(Collected data)
------------------------------------------------------------------------
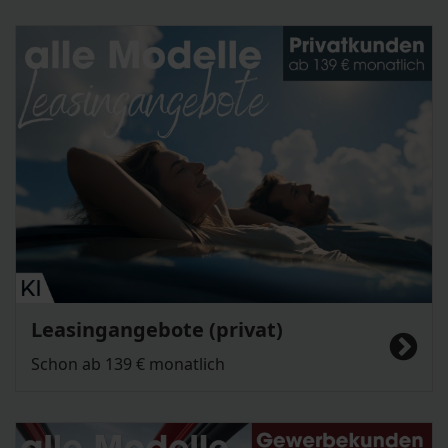
Leasingangebote (privat)
Schon ab 139 € monatlich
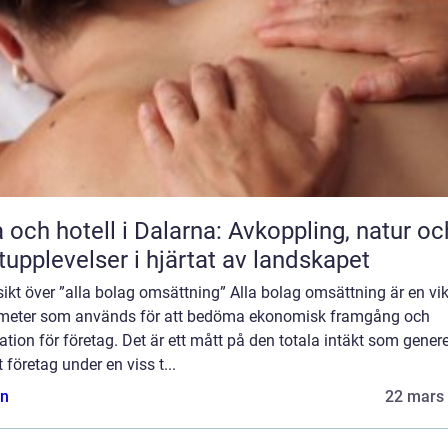
 och hotell i Dalarna: Avkoppling, natur oc
upplevelser i hjärtat av landskapet
ikt över ”alla bolag omsättning” Alla bolag omsättning är en vik
meter som används för att bedöma ekonomisk framgång och
ation för företag. Det är ett mått på den totala intäkt som gener
t företag under en viss t...
n
22 mars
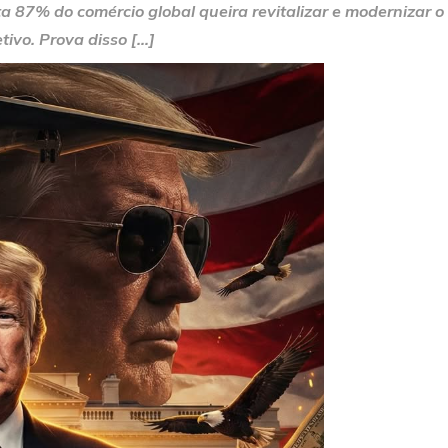
 87% do comércio global queira revitalizar e modernizar o
ivo. Prova disso […]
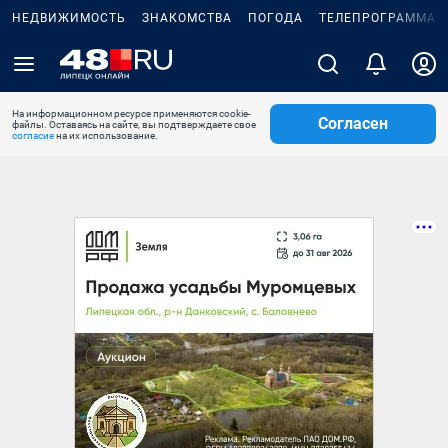
НЕДВИЖИМОСТЬ
ЗНАКОМСТВА
ПОГОДА
ТЕЛЕПРОГРАММА
На информационном ресурсе применяются cookie-
Согласен
файлы. Оставаясь на сайте, вы подтверждаете свое
согласие
на их использование.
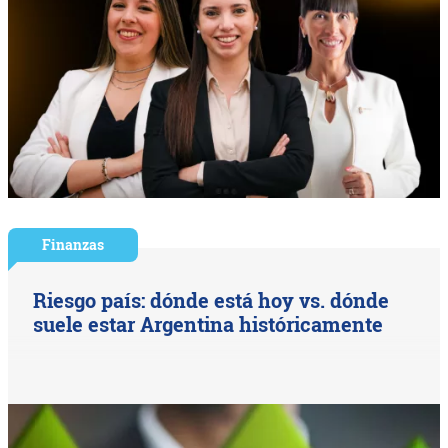
Finanzas
Riesgo país: dónde está hoy vs. dónde
suele estar Argentina históricamente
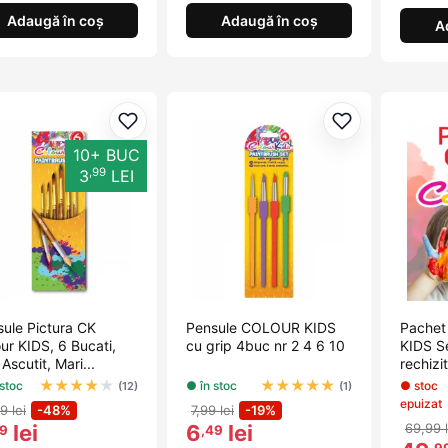
Adaugă în coș
Adaugă în coș
A
Adaugă la favorite
Adaugă la fav
10+ BUC
,99
3
LEI
ule Pictura CK
Pensule COLOUR KIDS
Pachet
ur KIDS, 6 Bucati,
cu grip 4buc nr 2 4 6 10
KIDS S
 Ascutit, Mari...
rechizi
★
★
★
★
★
★
★
★
★
★
 stoc
● în stoc
● stoc
(12)
(1)
epuizat
9 lei
-48%
7,99 lei
-19%
lei
6
lei
69,99 l
29
,49
,9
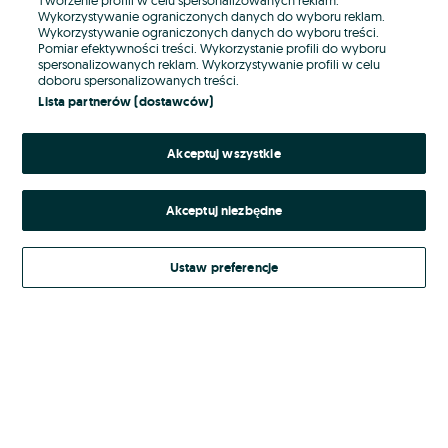
Wykorzystywanie ograniczonych danych do wyboru reklam.
Wykorzystywanie ograniczonych danych do wyboru treści.
Hasło
Pomiar efektywności treści. Wykorzystanie profili do wyboru
spersonalizowanych reklam. Wykorzystywanie profili w celu
doboru spersonalizowanych treści.
Lista partnerów (dostawców)
Nie pamiętasz hasła?
Akceptuj wszystkie
Zaloguj się
Akceptuj niezbędne
Kontynuując za pośrednictwem jednego z dostawców wskazanych powyżej,
akceptuję
Regulamin serwisu
OLX.pl w jego aktualnym brzmieniu.
Ustaw preferencje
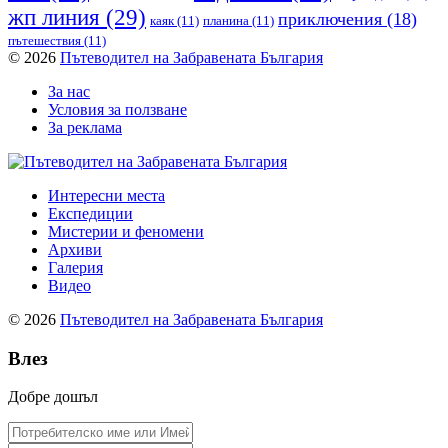
жп линия
(29)
приключения
(18)
каяк
(11)
планина
(11)
пътешествия
(11)
© 2026
Пътеводител на Забравената България
За нас
Условия за ползване
За реклама
Интересни места
Експедиции
Мистерии и феномени
Архиви
Галерия
Видео
© 2026
Пътеводител на Забравената България
Влез
Добре дошъл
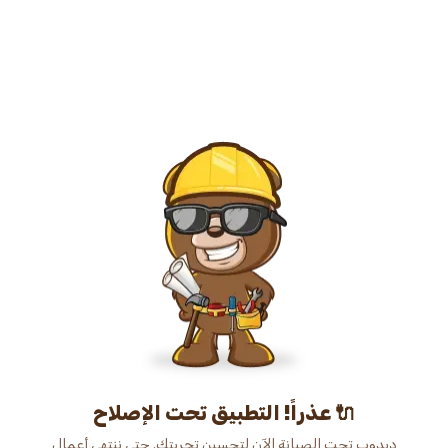
عذراً! التطبيق تحت الإصلاح 🔌
دبدوب تحت الصيانة الآن لتحسين تجربتك. حتى ننتهي أعمال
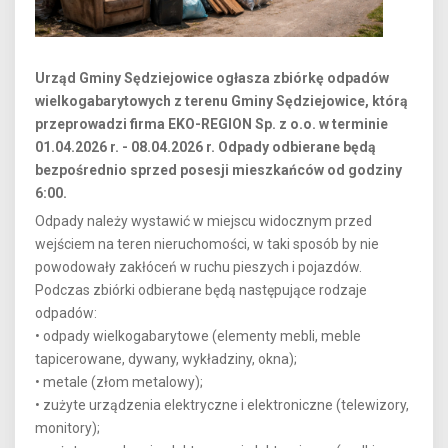
Urząd Gminy Sędziejowice ogłasza zbiórkę odpadów
wielkogabarytowych z terenu Gminy Sędziejowice, którą
przeprowadzi firma EKO-REGION Sp. z o.o. w terminie
01.04.2026 r. - 08.04.2026 r. Odpady odbierane będą
bezpośrednio sprzed posesji mieszkańców od godziny
6:00.
Odpady należy wystawić w miejscu widocznym przed
wejściem na teren nieruchomości, w taki sposób by nie
powodowały zakłóceń w ruchu pieszych i pojazdów.
Podczas zbiórki odbierane będą następujące rodzaje
odpadów:
• odpady wielkogabarytowe (elementy mebli, meble
tapicerowane, dywany, wykładziny, okna);
• metale (złom metalowy);
• zużyte urządzenia elektryczne i elektroniczne (telewizory,
monitory);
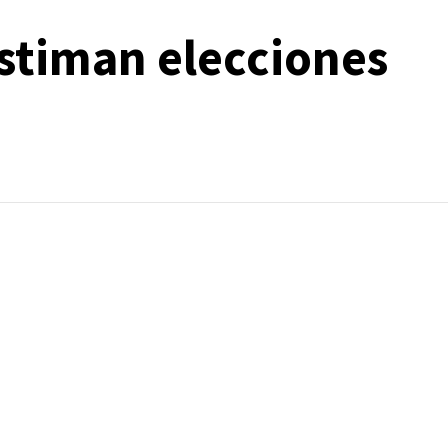
stiman elecciones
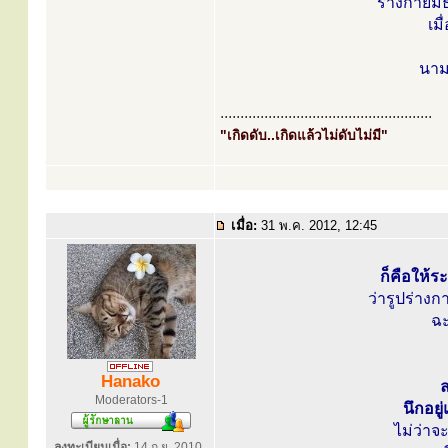
ร่างกายมีธ
เมื
นาม 
.....................................................
"เกิดดับ..เกิดแล้วไม่ดับไม่มี"
เมื่อ:
31 พ.ค. 2012, 12:45
ก็คือให้ระ
ว่ารูปร่างก
ฉะ
Hanako
ล
Moderators-1
นึกอยู
ไม่ว่าจ
ลงทะเบียนเมื่อ:
14 ก.ย. 2010,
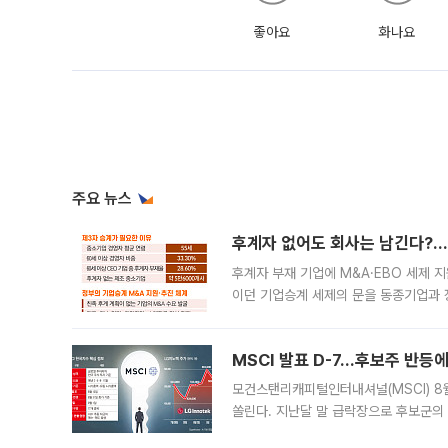
좋아요
화나요
주요 뉴스
후계자 없어도 회사는 남긴다?…‘
후계자 부재 기업에 M&A·EBO 세제 
이던 기업승계 세제의 문을 동종기업과 
대신 M&A나 임직원 인수(EBO)를 통
늘
MSCI 발표 D-7…후보주 반등
모건스탠리캐피털인터내셔널(MSCI) 8
쏠린다. 지난달 말 급락장으로 후보군의
가능성과 지수 추종 자금 유입 기대가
------------------------------------------------------------------------
-- EXERCISE OBJECTIVE --
All of the data, minus its pictures, should be repeated exactly.

-- RESPONSE FOR THIS EXERCISE --
Leasingangebote (privat)
Schon ab 139 € monatlich
 och hotell i Dalarna: Avkoppling, natur oc
upplevelser i hjärtat av landskapet
ikt över ”alla bolag omsättning” Alla bolag omsättning är en vik
meter som används för att bedöma ekonomisk framgång och
ation för företag. Det är ett mått på den totala intäkt som gener
t företag under en viss t...
n
22 mars
 87% do comércio global queira revitalizar e modernizar o
ivo. Prova disso […]
НЕДВИЖИМОСТЬ
ЗНАКОМСТВА
ПОГОДА
ТЕЛЕПРОГРАММА
На информационном ресурсе применяются cookie-
Согласен
файлы. Оставаясь на сайте, вы подтверждаете свое
согласие
на их использование.
Finanzas
Riesgo país: dónde está hoy vs. dónde
suele estar Argentina históricamente
Adaugă în coș
Adaugă în coș
A
Adaugă la favorite
Adaugă la fav
10+ BUC
,99
3
LEI
ule Pictura CK
Pensule COLOUR KIDS
Pachet
ur KIDS, 6 Bucati,
cu grip 4buc nr 2 4 6 10
KIDS S
 Ascutit, Mari...
rechizi
★
★
★
★
★
★
★
★
★
★
 stoc
● în stoc
● stoc
(12)
(1)
epuizat
9 lei
-48%
7,99 lei
-19%
lei
6
lei
69,99 l
29
,49
,9
Wykorzystywanie ograniczonych danych do wyboru reklam.
Wykorzystywanie ograniczonych danych do wyboru treści.
Hasło
Pomiar efektywności treści. Wykorzystanie profili do wyboru
spersonalizowanych reklam. Wykorzystywanie profili w celu
doboru spersonalizowanych treści.
Lista partnerów (dostawców)
Nie pamiętasz hasła?
Akceptuj wszystkie
Zaloguj się
Akceptuj niezbędne
Kontynuując za pośrednictwem jednego z dostawców wskazanych powyżej,
akceptuję
Regulamin serwisu
OLX.pl w jego aktualnym brzmieniu.
Ustaw preferencje
жп линия
(29)
приключения
(18)
каяк
(11)
планина
(11)
пътешествия
(11)
© 2026
Пътеводител на Забравената България
За нас
Условия за ползване
За реклама
Интересни места
Експедиции
Мистерии и феномени
Архиви
Галерия
Видео
© 2026
Пътеводител на Забравената България
Влез
Добре дошъл
عذراً! التطبيق تحت الإصلاح 🔌
دبدوب تحت الصيانة الآن لتحسين تجربتك. حتى ننتهي أعمال
Urząd Gminy Sędziejowice ogłasza zbiórkę odpadów
wielkogabarytowych z terenu Gminy Sędziejowice, którą
przeprowadzi firma EKO-REGION Sp. z o.o. w terminie
01.04.2026 r. - 08.04.2026 r. Odpady odbierane będą
bezpośrednio sprzed posesji mieszkańców od godziny
6:00.
Odpady należy wystawić w miejscu widocznym przed
wejściem na teren nieruchomości, w taki sposób by nie
powodowały zakłóceń w ruchu pieszych i pojazdów.
Podczas zbiórki odbierane będą następujące rodzaje
odpadów:
• odpady wielkogabarytowe (elementy mebli, meble
tapicerowane, dywany, wykładziny, okna);
• metale (złom metalowy);
• zużyte urządzenia elektryczne i elektroniczne (telewizory,
monitory);
stiman elecciones
ร่างกายมีธ
เมื
นาม 
.....................................................
"เกิดดับ..เกิดแล้วไม่ดับไม่มี"
เมื่อ:
31 พ.ค. 2012, 12:45
ก็คือให้ระ
ว่ารูปร่างก
ฉะ
Hanako
ล
Moderators-1
นึกอยู
ไม่ว่าจ
ลงทะเบียนเมื่อ:
14 ก.ย. 2010,
좋아요
화나요
주요 뉴스
후계자 없어도 회사는 남긴다?…‘
후계자 부재 기업에 M&A·EBO 세제 
이던 기업승계 세제의 문을 동종기업과 
대신 M&A나 임직원 인수(EBO)를 통
늘
MSCI 발표 D-7…후보주 반등
모건스탠리캐피털인터내셔널(MSCI) 8
쏠린다. 지난달 말 급락장으로 후보군의
가능성과 지수 추종 자금 유입 기대가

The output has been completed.